### What to produce
Set each line of the data down exactly, please.

Collected data
● ● ●

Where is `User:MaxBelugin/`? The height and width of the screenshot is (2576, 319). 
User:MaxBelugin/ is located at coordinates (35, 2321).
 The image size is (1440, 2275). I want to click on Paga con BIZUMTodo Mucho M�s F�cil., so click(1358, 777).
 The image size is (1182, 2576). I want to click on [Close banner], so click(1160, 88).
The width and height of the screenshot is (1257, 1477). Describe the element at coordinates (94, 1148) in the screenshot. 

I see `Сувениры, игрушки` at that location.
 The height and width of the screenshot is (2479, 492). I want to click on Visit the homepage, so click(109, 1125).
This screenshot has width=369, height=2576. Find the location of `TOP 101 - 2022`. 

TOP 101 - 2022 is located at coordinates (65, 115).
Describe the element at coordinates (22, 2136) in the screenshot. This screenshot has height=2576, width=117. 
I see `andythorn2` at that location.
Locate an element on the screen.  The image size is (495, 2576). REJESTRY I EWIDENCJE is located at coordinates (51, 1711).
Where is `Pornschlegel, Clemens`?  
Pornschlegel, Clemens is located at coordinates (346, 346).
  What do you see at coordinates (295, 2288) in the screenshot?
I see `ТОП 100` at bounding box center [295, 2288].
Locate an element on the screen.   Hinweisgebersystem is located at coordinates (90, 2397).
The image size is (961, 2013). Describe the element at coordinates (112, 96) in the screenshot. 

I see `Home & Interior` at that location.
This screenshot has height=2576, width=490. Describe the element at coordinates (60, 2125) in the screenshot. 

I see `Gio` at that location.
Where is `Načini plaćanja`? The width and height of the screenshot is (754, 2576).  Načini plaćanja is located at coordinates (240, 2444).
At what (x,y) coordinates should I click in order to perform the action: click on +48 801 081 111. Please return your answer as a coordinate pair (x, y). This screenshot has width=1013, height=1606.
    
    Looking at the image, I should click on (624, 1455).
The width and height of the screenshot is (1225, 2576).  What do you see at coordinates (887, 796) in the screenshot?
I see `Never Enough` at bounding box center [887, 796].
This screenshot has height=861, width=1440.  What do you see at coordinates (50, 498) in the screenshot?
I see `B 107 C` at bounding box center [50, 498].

● ● ●

### Solved problem
Where is `User:MaxBelugin/`? The height and width of the screenshot is (2576, 319). 
User:MaxBelugin/ is located at coordinates (35, 2321).
 The image size is (1440, 2275). I want to click on Paga con BIZUMTodo Mucho M�s F�cil., so click(1358, 777).
 The image size is (1182, 2576). I want to click on [Close banner], so click(1160, 88).
The width and height of the screenshot is (1257, 1477). Describe the element at coordinates (94, 1148) in the screenshot. 

I see `Сувениры, игрушки` at that location.
 The height and width of the screenshot is (2479, 492). I want to click on Visit the homepage, so click(109, 1125).
This screenshot has width=369, height=2576. Find the location of `TOP 101 - 2022`. 

TOP 101 - 2022 is located at coordinates (65, 115).
Describe the element at coordinates (22, 2136) in the screenshot. This screenshot has height=2576, width=117. 
I see `andythorn2` at that location.
Locate an element on the screen.  The image size is (495, 2576). REJESTRY I EWIDENCJE is located at coordinates (51, 1711).
Where is `Pornschlegel, Clemens`?  
Pornschlegel, Clemens is located at coordinates (346, 346).
  What do you see at coordinates (295, 2288) in the screenshot?
I see `ТОП 100` at bounding box center [295, 2288].
Locate an element on the screen.   Hinweisgebersystem is located at coordinates (90, 2397).
The image size is (961, 2013). Describe the element at coordinates (112, 96) in the screenshot. 

I see `Home & Interior` at that location.
This screenshot has height=2576, width=490. Describe the element at coordinates (60, 2125) in the screenshot. 

I see `Gio` at that location.
Where is `Načini plaćanja`? The width and height of the screenshot is (754, 2576).  Načini plaćanja is located at coordinates (240, 2444).
At what (x,y) coordinates should I click in order to perform the action: click on +48 801 081 111. Please return your answer as a coordinate pair (x, y). This screenshot has width=1013, height=1606.
    
    Looking at the image, I should click on (624, 1455).
The width and height of the screenshot is (1225, 2576).  What do you see at coordinates (887, 796) in the screenshot?
I see `Never Enough` at bounding box center [887, 796].
This screenshot has height=861, width=1440.  What do you see at coordinates (50, 498) in the screenshot?
I see `B 107 C` at bounding box center [50, 498].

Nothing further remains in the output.